Tax Credits for Electric Vehicles
10Mar, 23 March 10, 2023

What Is an Electric Vehicle Tax Credit?

Have you considered driving an electric vehicle? The U.S. Government is encouraging Americans to make the decision, offering a nonrefundable tax credit entitled “Electric Vehicle Tax Credit” (EV Credit).

  • This tax credit allows qualified buyers to deduct up to $7,500 of their federal income taxes when purchasing an eligible electric vehicle.
  • The maximum amount available is dependent on the capacity of the battery installed in the vehicle.
  • For vehicles with at least 7-kilowatt hours (kWh) of battery capacity, a base credit of $2,500 applies.
  • An additional $417 is then given for each kWh over 5, with no maximum limit.

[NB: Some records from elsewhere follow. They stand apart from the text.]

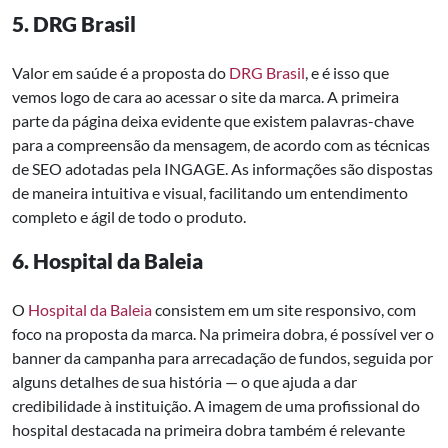
5. DRG Brasil
Valor em saúde é a proposta do
DRG Brasil
, e é isso que
vemos logo de cara ao acessar o site da marca. A primeira
parte da página deixa evidente que existem palavras-chave
para a compreensão da mensagem, de acordo com as técnicas
de SEO adotadas pela INGAGE. As informações são dispostas
de maneira intuitiva e visual, facilitando um entendimento
completo e ágil de todo o produto.
6. Hospital da Baleia
O
Hospital da Baleia
consistem em um site responsivo, com
foco na proposta da marca. Na primeira dobra, é possível ver o
banner da campanha para arrecadação de fundos, seguida por
alguns detalhes de sua história — o que ajuda a dar
credibilidade à instituição. A imagem de uma profissional do
hospital destacada na primeira dobra também é relevante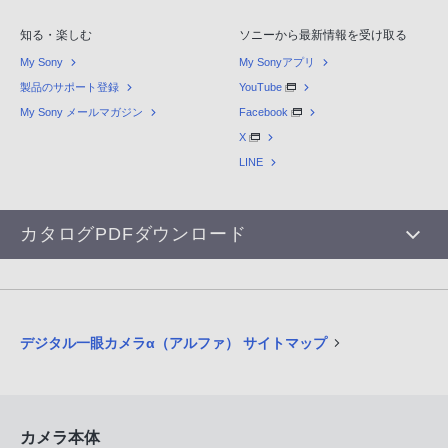
知る・楽しむ
ソニーから最新情報を受け取る
My Sony
My Sonyアプリ
製品のサポート登録
YouTube
My Sony メールマガジン
Facebook
X
LINE
カタログPDFダウンロード
デジタル一眼カメラα（アルファ） サイトマップ
カメラ本体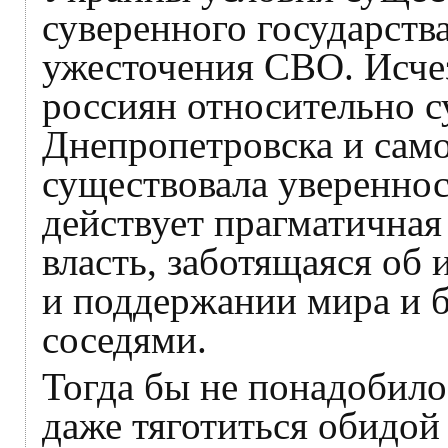
суверенного государств
ужесточения СВО. Исчез
россиян относительно с
Днепропетровска и само
существовала уверенност
действует прагматичная
власть, заботящаяся об 
и поддержании мира и б
соседями.
Тогда бы не понадобило
даже тяготиться обидой 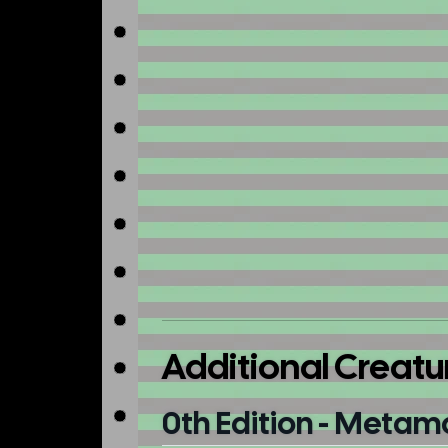
Additional Creatu
0th Edition - Metam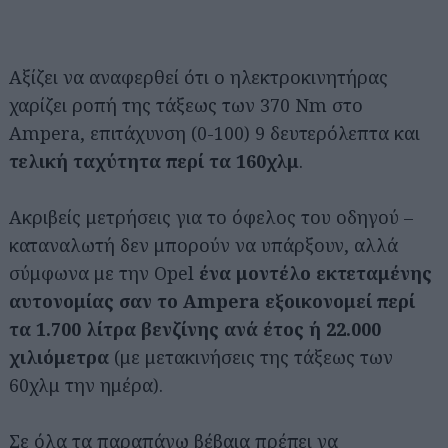
Αξίζει να αναφερθεί ότι ο ηλεκτροκινητήρας
χαρίζει ροπή της τάξεως των 370 Nm στο
Ampera, επιτάχυνση (0-100) 9 δευτερόλεπτα και
τελική ταχύτητα περί τα 160χλμ
.
Ακριβείς μετρήσεις για το όφελος του οδηγού –
καταναλωτή δεν μπορούν να υπάρξουν, αλλά
σύμφωνα με την Opel
ένα μοντέλο εκτεταμένης
αυτονομίας σαν το Ampera εξοικονομεί περί
τα 1.700 λίτρα βενζίνης ανά έτος ή 22.000
χιλιόμετρα
(με μετακινήσεις της τάξεως των
60χλμ την ημέρα).
Σε όλα τα παραπάνω βέβαια πρέπει να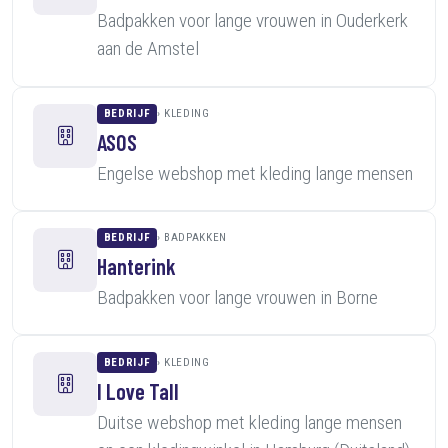
Badpakken voor lange vrouwen in Ouderkerk
aan de Amstel
BEDRIJF
KLEDING
ASOS
Engelse webshop met kleding lange mensen
BEDRIJF
BADPAKKEN
Hanterink
Badpakken voor lange vrouwen in Borne
BEDRIJF
KLEDING
I Love Tall
Duitse webshop met kleding lange mensen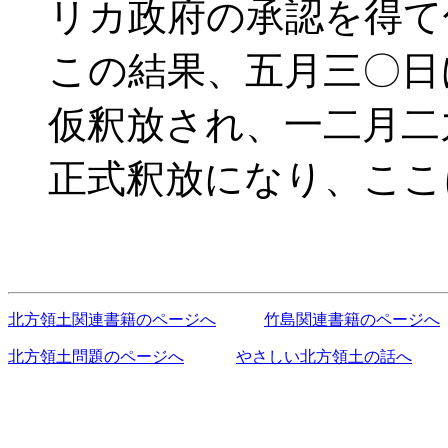
リカ政府の承認を得て
この結果、五月三〇日
仮釈放され、一二月二
正式釈放になり、ここ
北方領土関連書籍のページへ
竹島関連書籍のページへ
北方領土問題のページへ
やさしい北方領土の話へ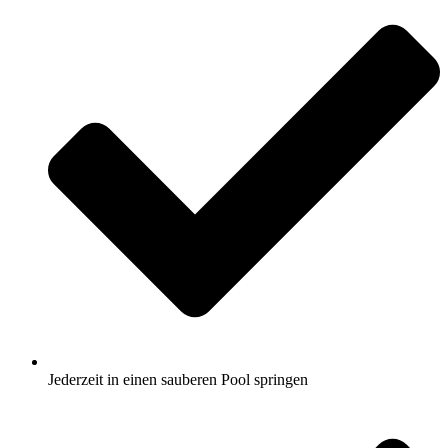
Jederzeit in einen sauberen Pool springen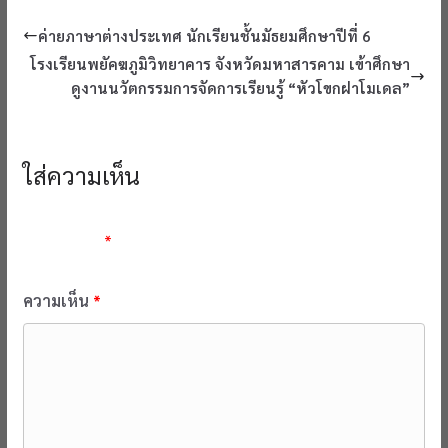
ค่ายภาษาต่างประเทศ นักเรียนชั้นมัธยมศึกษาปีที่ 6
โรงเรียนพยัคฆภูมิวิทยาคาร จังหวัดมหาสารคาม เข้าศึกษา
ดูงานนวัตกรรมการจัดการเรียนรู้ “หัวโขกฝาโมเดล”
ใส่ความเห็น
อีเมลของคุณจะไม่แสดงให้คนอื่นเห็น
ช่องข้อมูลจำเป็นถูกทำ
เครื่องหมาย
*
ความเห็น
*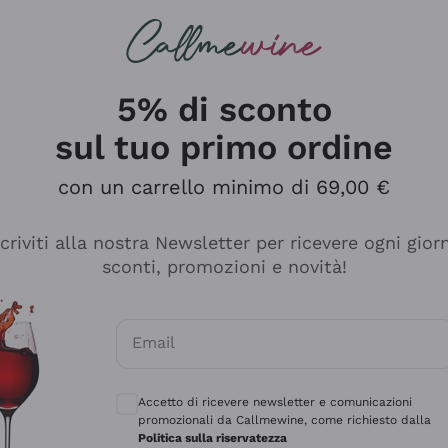
rcando
Champagne
Spumanti
Tutti i Vini
5% di sconto
sul tuo primo ordine
con un carrello minimo di 69,00 €
scriviti alla nostra Newsletter per ricevere ogni gior
sconti, promozioni e novità!
Email
Consensi opzionali per ricevere comunicaz
Accetto di ricevere newsletter e comunicazioni
promozionali da Callmewine, come richiesto dalla
Politica sulla riservatezza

Such ample savings will depend on the size and weight of the vehicle, in addition to how many cars have already been sold by the manufacturer. Through this financial incentive, developers are seeking to make electric vehicles more affordable and accessible for all Americans.

Importantly, this EV credit can be used as a tax deduction or a direct payment if you don’t owe taxes. Practically speaking, the EV Credit seeks to render owning such vehicles much more accessible and affordable; thus continuing people down their path toward a fairer and more sustainable future.

The Big EV Tax Credit Benefit

The EV Tax Credit was established in the United States as part of the Inflation Reduction Act (IRA) and is available from 2023 to 2032.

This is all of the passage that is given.